## How to complete this task
Copy the entries below exactly. Images do not belong in the copy.

[Task data Boundary: Start]

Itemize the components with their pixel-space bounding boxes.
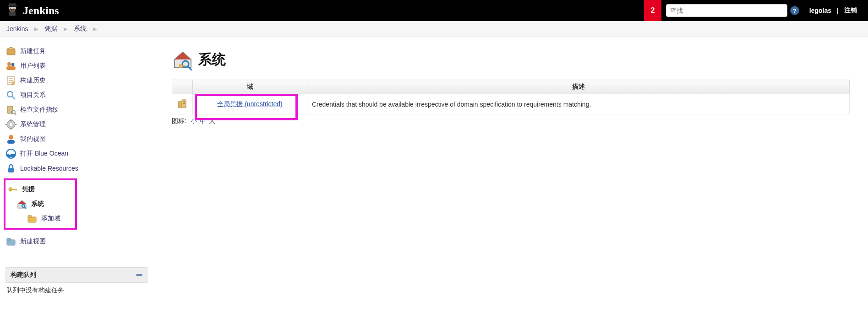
table-row: 全局凭据 (unrestricted) Credentials that sho… bbox=[172, 94, 850, 114]
svg-rect-46 bbox=[184, 101, 185, 102]
sidebar-item-credentials[interactable]: 凭据 bbox=[7, 182, 75, 197]
svg-rect-48 bbox=[184, 103, 185, 104]
svg-rect-9 bbox=[6, 66, 16, 70]
main-content: 系统 域 描述 bbox=[153, 37, 868, 298]
svg-line-19 bbox=[15, 113, 16, 115]
lock-icon bbox=[5, 163, 16, 174]
svg-point-21 bbox=[10, 123, 12, 126]
package-icon bbox=[5, 46, 16, 57]
crumb-jenkins[interactable]: Jenkins bbox=[6, 25, 28, 32]
search-icon bbox=[5, 90, 16, 101]
fingerprint-icon bbox=[5, 104, 16, 115]
svg-rect-42 bbox=[181, 65, 186, 66]
sidebar-item-newview[interactable]: 新建视图 bbox=[5, 234, 153, 249]
build-queue-header[interactable]: 构建队列 bbox=[5, 267, 147, 283]
top-bar: Jenkins 2 ? legolas | 注销 bbox=[0, 0, 868, 21]
sidebar: 新建任务 用户列表 构建历史 项目关系 检查文件指纹 系统管理 bbox=[0, 37, 153, 298]
svg-rect-6 bbox=[7, 49, 15, 55]
notepad-icon bbox=[5, 75, 16, 86]
sidebar-item-myviews[interactable]: 我的视图 bbox=[5, 132, 153, 146]
sidebar-item-add-domain[interactable]: 添加域 bbox=[7, 211, 75, 226]
icon-size-label: 图标: bbox=[172, 117, 186, 124]
svg-rect-17 bbox=[7, 106, 13, 113]
folder-icon bbox=[5, 236, 16, 247]
svg-rect-38 bbox=[7, 238, 11, 240]
row-name-cell: 全局凭据 (unrestricted) bbox=[193, 94, 307, 114]
svg-rect-45 bbox=[183, 101, 184, 102]
logout-link[interactable]: 注销 bbox=[844, 6, 857, 15]
build-queue-title: 构建队列 bbox=[11, 271, 36, 279]
credentials-table: 域 描述 全局凭据 (unrestricted) Cr bbox=[172, 80, 850, 114]
svg-rect-37 bbox=[7, 240, 15, 245]
col-domain[interactable]: 域 bbox=[193, 80, 307, 94]
sidebar-item-blueocean[interactable]: 打开 Blue Ocean bbox=[5, 146, 153, 161]
sidebar-item-fingerprint[interactable]: 检查文件指纹 bbox=[5, 102, 153, 117]
page-title: 系统 bbox=[198, 50, 226, 69]
crumb-credentials[interactable]: 凭据 bbox=[44, 25, 57, 33]
svg-point-15 bbox=[7, 92, 13, 97]
svg-rect-44 bbox=[182, 100, 186, 108]
col-description[interactable]: 描述 bbox=[307, 80, 850, 94]
svg-rect-27 bbox=[7, 140, 15, 144]
chevron-right-icon: ▶ bbox=[93, 26, 97, 32]
svg-point-26 bbox=[9, 135, 13, 140]
sidebar-item-users[interactable]: 用户列表 bbox=[5, 59, 153, 73]
svg-rect-36 bbox=[28, 215, 32, 217]
page-title-row: 系统 bbox=[172, 48, 850, 70]
breadcrumb: Jenkins ▶ 凭据 ▶ 系统 ▶ bbox=[0, 21, 868, 37]
gear-icon bbox=[5, 119, 16, 130]
svg-rect-3 bbox=[9, 3, 16, 6]
svg-rect-47 bbox=[183, 103, 184, 104]
svg-rect-32 bbox=[16, 189, 16, 191]
jenkins-logo-icon bbox=[5, 2, 20, 19]
brand-area[interactable]: Jenkins bbox=[0, 2, 64, 19]
house-search-icon bbox=[172, 48, 194, 70]
people-icon bbox=[5, 60, 16, 71]
folder-add-icon bbox=[27, 213, 38, 224]
global-credentials-link[interactable]: 全局凭据 (unrestricted) bbox=[217, 100, 282, 108]
sidebar-item-history[interactable]: 构建历史 bbox=[5, 73, 153, 88]
chevron-right-icon: ▶ bbox=[34, 26, 38, 32]
svg-rect-29 bbox=[8, 168, 14, 172]
username[interactable]: legolas bbox=[809, 7, 831, 14]
row-icon-cell bbox=[172, 94, 193, 114]
sidebar-item-system[interactable]: 系统 bbox=[7, 197, 75, 211]
svg-point-7 bbox=[7, 62, 11, 66]
person-icon bbox=[5, 134, 16, 145]
build-queue-empty: 队列中没有构建任务 bbox=[5, 283, 147, 298]
crumb-system[interactable]: 系统 bbox=[74, 25, 87, 33]
svg-rect-35 bbox=[28, 217, 36, 222]
icon-size-row: 图标: 小 中 大 bbox=[172, 117, 850, 125]
icon-size-small[interactable]: 小 bbox=[191, 117, 197, 124]
row-desc-cell: Credentials that should be available irr… bbox=[307, 94, 850, 114]
icon-size-large[interactable]: 大 bbox=[209, 117, 215, 124]
svg-line-16 bbox=[12, 97, 15, 99]
svg-point-5 bbox=[13, 7, 14, 8]
brand-text: Jenkins bbox=[23, 5, 59, 17]
icon-size-medium[interactable]: 中 bbox=[200, 117, 206, 124]
notification-count[interactable]: 2 bbox=[644, 0, 661, 21]
sidebar-item-lockable[interactable]: Lockable Resources bbox=[5, 161, 153, 176]
key-icon bbox=[7, 184, 18, 195]
build-queue-widget: 构建队列 队列中没有构建任务 bbox=[5, 267, 147, 298]
search-input[interactable] bbox=[666, 4, 787, 17]
user-area: legolas | 注销 bbox=[802, 6, 868, 15]
sidebar-item-manage[interactable]: 系统管理 bbox=[5, 117, 153, 132]
svg-rect-43 bbox=[178, 102, 181, 108]
sidebar-item-new[interactable]: 新建任务 bbox=[5, 44, 153, 59]
col-icon bbox=[172, 80, 193, 94]
collapse-icon[interactable] bbox=[136, 274, 142, 276]
chevron-right-icon: ▶ bbox=[64, 26, 67, 32]
svg-point-4 bbox=[10, 7, 11, 8]
search-area: ? bbox=[666, 4, 799, 17]
sidebar-item-relations[interactable]: 项目关系 bbox=[5, 88, 153, 102]
blueocean-icon bbox=[5, 148, 16, 159]
buildings-icon bbox=[177, 103, 188, 110]
svg-point-8 bbox=[11, 63, 15, 66]
house-search-icon bbox=[16, 199, 27, 210]
help-icon[interactable]: ? bbox=[790, 6, 799, 15]
svg-rect-1 bbox=[9, 11, 16, 16]
sidebar-credentials-group: 凭据 系统 添加域 bbox=[4, 178, 77, 230]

[Task data Boundary: End]

## Result of the task
Itemize the components with their pixel-space bounding boxes.
table-row: 全局凭据 (unrestricted) Credentials that sho… bbox=[172, 94, 850, 114]
svg-rect-46 bbox=[184, 101, 185, 102]
sidebar-item-credentials[interactable]: 凭据 bbox=[7, 182, 75, 197]
svg-rect-48 bbox=[184, 103, 185, 104]
svg-rect-9 bbox=[6, 66, 16, 70]
main-content: 系统 域 描述 bbox=[153, 37, 868, 298]
svg-line-19 bbox=[15, 113, 16, 115]
lock-icon bbox=[5, 163, 16, 174]
svg-point-21 bbox=[10, 123, 12, 126]
package-icon bbox=[5, 46, 16, 57]
crumb-jenkins[interactable]: Jenkins bbox=[6, 25, 28, 32]
search-icon bbox=[5, 90, 16, 101]
fingerprint-icon bbox=[5, 104, 16, 115]
svg-rect-42 bbox=[181, 65, 186, 66]
sidebar-item-newview[interactable]: 新建视图 bbox=[5, 234, 153, 249]
build-queue-header[interactable]: 构建队列 bbox=[5, 267, 147, 283]
top-bar: Jenkins 2 ? legolas | 注销 bbox=[0, 0, 868, 21]
sidebar: 新建任务 用户列表 构建历史 项目关系 检查文件指纹 系统管理 bbox=[0, 37, 153, 298]
svg-rect-6 bbox=[7, 49, 15, 55]
notepad-icon bbox=[5, 75, 16, 86]
sidebar-item-myviews[interactable]: 我的视图 bbox=[5, 132, 153, 146]
sidebar-item-add-domain[interactable]: 添加域 bbox=[7, 211, 75, 226]
icon-size-label: 图标: bbox=[172, 117, 186, 124]
svg-rect-17 bbox=[7, 106, 13, 113]
folder-icon bbox=[5, 236, 16, 247]
svg-rect-38 bbox=[7, 238, 11, 240]
row-name-cell: 全局凭据 (unrestricted) bbox=[193, 94, 307, 114]
svg-rect-45 bbox=[183, 101, 184, 102]
logout-link[interactable]: 注销 bbox=[844, 6, 857, 15]
build-queue-title: 构建队列 bbox=[11, 271, 36, 279]
credentials-table: 域 描述 全局凭据 (unrestricted) Cr bbox=[172, 80, 850, 114]
svg-rect-37 bbox=[7, 240, 15, 245]
col-domain[interactable]: 域 bbox=[193, 80, 307, 94]
sidebar-item-blueocean[interactable]: 打开 Blue Ocean bbox=[5, 146, 153, 161]
sidebar-item-fingerprint[interactable]: 检查文件指纹 bbox=[5, 102, 153, 117]
page-title: 系统 bbox=[198, 50, 226, 69]
crumb-credentials[interactable]: 凭据 bbox=[44, 25, 57, 33]
svg-point-15 bbox=[7, 92, 13, 97]
svg-rect-44 bbox=[182, 100, 186, 108]
col-description[interactable]: 描述 bbox=[307, 80, 850, 94]
svg-rect-27 bbox=[7, 140, 15, 144]
chevron-right-icon: ▶ bbox=[93, 26, 97, 32]
svg-point-26 bbox=[9, 135, 13, 140]
sidebar-item-users[interactable]: 用户列表 bbox=[5, 59, 153, 73]
svg-rect-36 bbox=[28, 215, 32, 217]
page-title-row: 系统 bbox=[172, 48, 850, 70]
breadcrumb: Jenkins ▶ 凭据 ▶ 系统 ▶ bbox=[0, 21, 868, 37]
gear-icon bbox=[5, 119, 16, 130]
svg-rect-3 bbox=[9, 3, 16, 6]
svg-rect-47 bbox=[183, 103, 184, 104]
svg-rect-32 bbox=[16, 189, 16, 191]
jenkins-logo-icon bbox=[5, 2, 20, 19]
brand-area[interactable]: Jenkins bbox=[0, 2, 64, 19]
house-search-icon bbox=[172, 48, 194, 70]
people-icon bbox=[5, 60, 16, 71]
folder-add-icon bbox=[27, 213, 38, 224]
global-credentials-link[interactable]: 全局凭据 (unrestricted) bbox=[217, 100, 282, 108]
sidebar-item-history[interactable]: 构建历史 bbox=[5, 73, 153, 88]
chevron-right-icon: ▶ bbox=[34, 26, 38, 32]
svg-rect-29 bbox=[8, 168, 14, 172]
username[interactable]: legolas bbox=[809, 7, 831, 14]
row-icon-cell bbox=[172, 94, 193, 114]
sidebar-item-system[interactable]: 系统 bbox=[7, 197, 75, 211]
svg-point-7 bbox=[7, 62, 11, 66]
person-icon bbox=[5, 134, 16, 145]
build-queue-empty: 队列中没有构建任务 bbox=[5, 283, 147, 298]
crumb-system[interactable]: 系统 bbox=[74, 25, 87, 33]
svg-rect-35 bbox=[28, 217, 36, 222]
icon-size-row: 图标: 小 中 大 bbox=[172, 117, 850, 125]
icon-size-small[interactable]: 小 bbox=[191, 117, 197, 124]
row-desc-cell: Credentials that should be available irr… bbox=[307, 94, 850, 114]
icon-size-large[interactable]: 大 bbox=[209, 117, 215, 124]
svg-line-16 bbox=[12, 97, 15, 99]
svg-point-5 bbox=[13, 7, 14, 8]
brand-text: Jenkins bbox=[23, 5, 59, 17]
icon-size-medium[interactable]: 中 bbox=[200, 117, 206, 124]
notification-count[interactable]: 2 bbox=[644, 0, 661, 21]
sidebar-item-lockable[interactable]: Lockable Resources bbox=[5, 161, 153, 176]
key-icon bbox=[7, 184, 18, 195]
build-queue-widget: 构建队列 队列中没有构建任务 bbox=[5, 267, 147, 298]
search-input[interactable] bbox=[666, 4, 787, 17]
user-area: legolas | 注销 bbox=[802, 6, 868, 15]
sidebar-item-manage[interactable]: 系统管理 bbox=[5, 117, 153, 132]
svg-rect-43 bbox=[178, 102, 181, 108]
sidebar-item-new[interactable]: 新建任务 bbox=[5, 44, 153, 59]
col-icon bbox=[172, 80, 193, 94]
collapse-icon[interactable] bbox=[136, 274, 142, 276]
chevron-right-icon: ▶ bbox=[64, 26, 67, 32]
svg-point-4 bbox=[10, 7, 11, 8]
search-area: ? bbox=[666, 4, 799, 17]
sidebar-item-relations[interactable]: 项目关系 bbox=[5, 88, 153, 102]
blueocean-icon bbox=[5, 148, 16, 159]
buildings-icon bbox=[177, 103, 188, 110]
svg-point-8 bbox=[11, 63, 15, 66]
house-search-icon bbox=[16, 199, 27, 210]
help-icon[interactable]: ? bbox=[790, 6, 799, 15]
svg-rect-1 bbox=[9, 11, 16, 16]
sidebar-credentials-group: 凭据 系统 添加域 bbox=[4, 178, 77, 230]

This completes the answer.